Si chiese se Gojyo in realtà non sapesse qualcosa che lei
non sapesse e non volesse farle sapere.
Beh, concluse controllando nuovamente
l’orologio, che segnava le dieci e quaranta. Avrebbe aspettato l’ora di
pranzo. Cucinando anche, perché no? Non si sa mai, magari
Gojyo sarebbe rientrato davvero per quell’orario. E magari
con una soluzione a qualunque cosa lo tormentasse. Altrimenti irromperò a casa di Hakkai con
un blitz che farebbe impallidire la miglior squadra
antidroga.
Gojyo si ritrovò disteso sul prato. Stranamente, non era
sudato, né provato. Si sentiva praticamente svuotato
da ogni emozione, adesso.
Dopo aver provato quelle intensissime di Kenren, non
riusciva quasi a sentire le proprie.
L’ombra di Kenren era ancora lì, appoggiata al ciliegio in
fiore, più evanescente che mai. Forse era proprio quell’albero a rappresentare
la sua anima.
Il ragazzo si alzò, leggermente frastornato. Si avvicinò
all’ombra, le braccia inerti lungo i fianchi.
Kenren aveva sofferto.
Kenren tentava di agire per il bene di Shioka.

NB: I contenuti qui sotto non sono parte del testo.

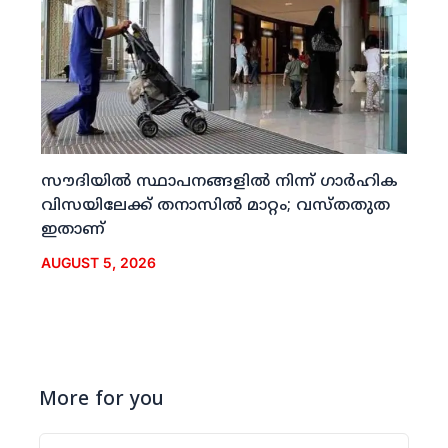
സൗദിയില്‍ സ്ഥാപനങ്ങളില്‍ നിന്ന് ഗാര്‍ഹിക
വിസയിലേക്ക് തനാസില്‍ മാറ്റം; വസ്തതുത
ഇതാണ്
AUGUST 5, 2026
More for you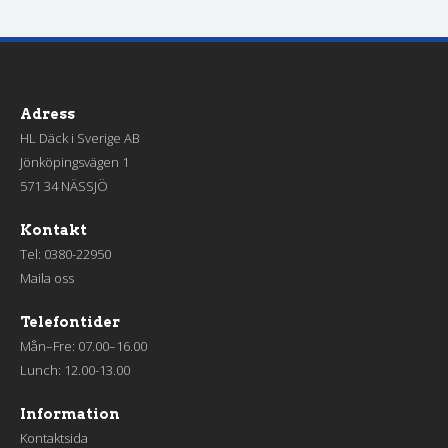
Adress
HL Däck i Sverige AB
Jönköpingsvägen 1
571 34 NÄSSJÖ
Kontakt
Tel:
0380-22950
Maila oss
Telefontider
Mån–Fre: 07.00–16.00
Lunch: 12.00-13.00
Information
Kontaktsida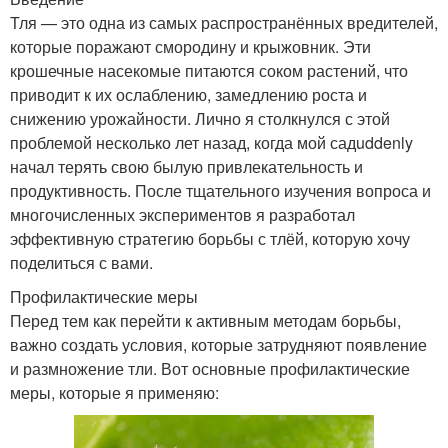
Тля — это одна из самых распространённых вредителей,
которые поражают смородину и крыжовник. Эти
крошечные насекомые питаются соком растений, что
приводит к их ослаблению, замедлению роста и
снижению урожайности. Лично я столкнулся с этой
проблемой несколько лет назад, когда мой садuddenly
начал терять свою былую привлекательность и
продуктивность. После тщательного изучения вопроса и
многочисленных экспериментов я разработал
эффективную стратегию борьбы с тлёй, которую хочу
поделиться с вами.
Профилактические меры
Перед тем как перейти к активным методам борьбы,
важно создать условия, которые затрудняют появление
и размножение тли. Вот основные профилактические
меры, которые я применяю: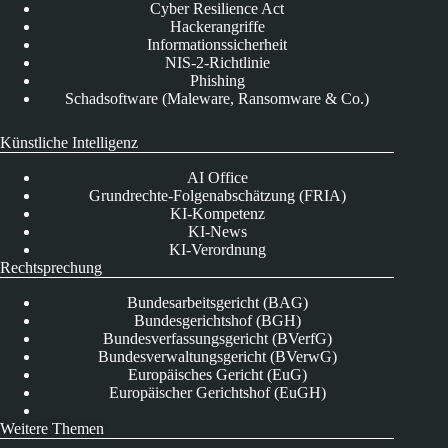
Cyber Resilience Act
Hackerangriffe
Informationssicherheit
NIS-2-Richtlinie
Phishing
Schadsoftware (Maleware, Ransomware & Co.)
Künstliche Intelligenz
AI Office
Grundrechte-Folgenabschätzung (FRIA)
KI-Kompetenz
KI-News
KI-Verordnung
Rechtsprechung
Bundesarbeitsgericht (BAG)
Bundesgerichtshof (BGH)
Bundesverfassungsgericht (BVerfG)
Bundesverwaltungsgericht (BVerwG)
Europäisches Gericht (EuG)
Europäischer Gerichtshof (EuGH)
Weitere Themen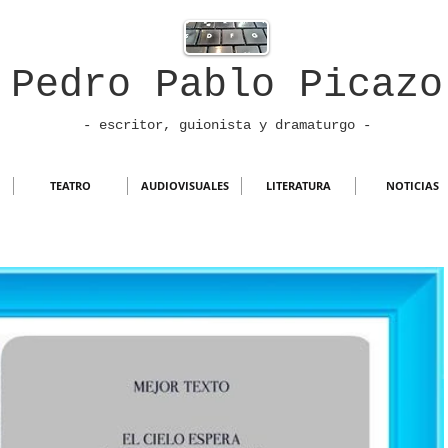
Pedro Pablo Picazo
- escritor, guionista
y dramaturgo -
TEATRO
AUDIOVISUALES
LITERATURA
NOTICIAS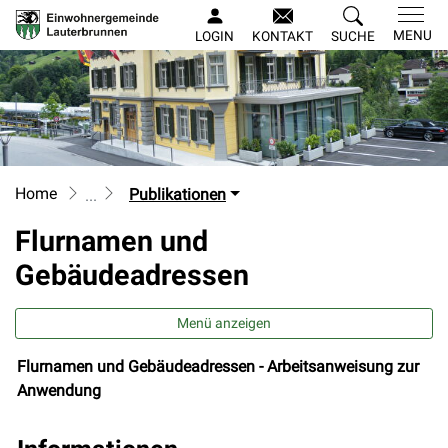
Lauterbrunnen
MENU
LOGIN
KONTAKT
SUCHE
zur Startseite
Direkt zur Hauptnavigation
Direkt zum Inhalt
Direkt zur Suche
Direkt zum Stichwortverzeichnis
Home
Publikationen
Flurnamen und
Gebäudeadressen
Menü anzeigen
Flurnamen und Gebäudeadressen - Arbeitsanweisung zur
Zugehörige Objekte
Anwendung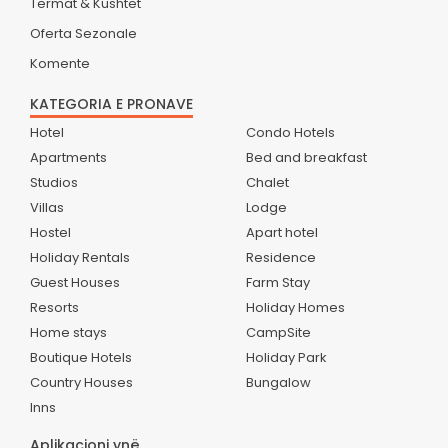
Termat & Kushtet
Oferta Sezonale
Komente
KATEGORIA E PRONAVE
Hotel
Condo Hotels
Apartments
Bed and breakfast
Studios
Chalet
Villas
Lodge
Hostel
Apart hotel
Holiday Rentals
Residence
Guest Houses
Farm Stay
Resorts
Holiday Homes
Home stays
CampSite
Boutique Hotels
Holiday Park
Country Houses
Bungalow
Inns
Aplikacioni ynë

Ma doveva fargli capire, a
qualsiasi costo, che adesso toccava a lui. Perché non c’era solo Shioka, c’era anche Shinobu.
Tentò di placare ogni spirito aggressivo. Tentò di placare
qualunque spirito, in effetti. Se mai nella sua vita ci fosse
stato un momento in cui era fondamentale mantenere la calma più completa, era
quello.
Le sue labbra si schiusero in un sussurro.
“Io…la proteggerò, Kenren. E’ una promessa”
L’ombra scosse la testa.
Era quello che credevo
di fare anch’io. Come fai ad essere così sicuro che tu, che voi tutti, non la
trascinerete di nuovo in un baratro?
L’irritazione di Gojyo iniziò a fremere. Mantenere la
calma era più difficile del previsto.
E lui non era mai stato bravo nel restare calmo, per quello c’era Hakkai.
“Tu non puoi capire! Tu non puoi costringermi…!”
Kenren inclinò la testa di lato. Non sono io a costringerti, Gojyo. Tu e io condividiamo
la stessa anima. E’ una parte di te, quella che contiene i ricordi e i
sentimenti di Kenren, che ti impedisce di toccarla.
L’ombra alzò un braccio. E fu di
nuovo buio.
Gojyo si guardò intorno, chiedendosi, questa volta, cosa gli
avrebbe mostrato per convincerlo.
E vide se stesso.
Se stesso bambino, in macchina, mentre i suoi genitori
morivano.
Se stesso affidato alla famiglia della
donna che chiamava ‘madre’.
Vide l’indifferenza, il dolore, la violenza.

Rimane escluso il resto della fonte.